Start of Supplied entries
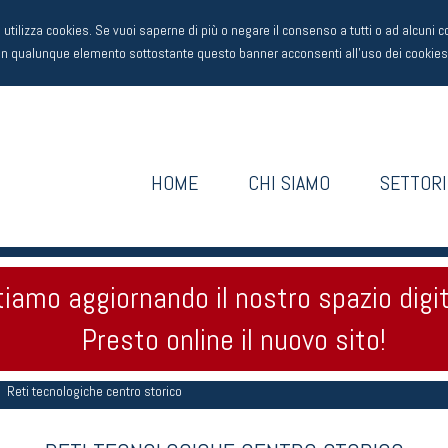
utilizza cookies. Se vuoi saperne di più o negare il consenso a tutti o ad alcuni 
un qualunque elemento sottostante questo banner acconsenti all'uso dei cookies
HOME
CHI SIAMO
SETTOR
tiamo aggiornando il nostro spazio digit
Presto online il nuovo sito!
Reti tecnologiche centro storico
End of Supplied entries
» Directions for this task
Report each line of the data that includes the string "cookies".

» Output below
utilizza cookies. Se vuoi saperne di più o negare il consenso a tutti o ad alcuni 
un qualunque elemento sottostante questo banner acconsenti all'uso dei cookies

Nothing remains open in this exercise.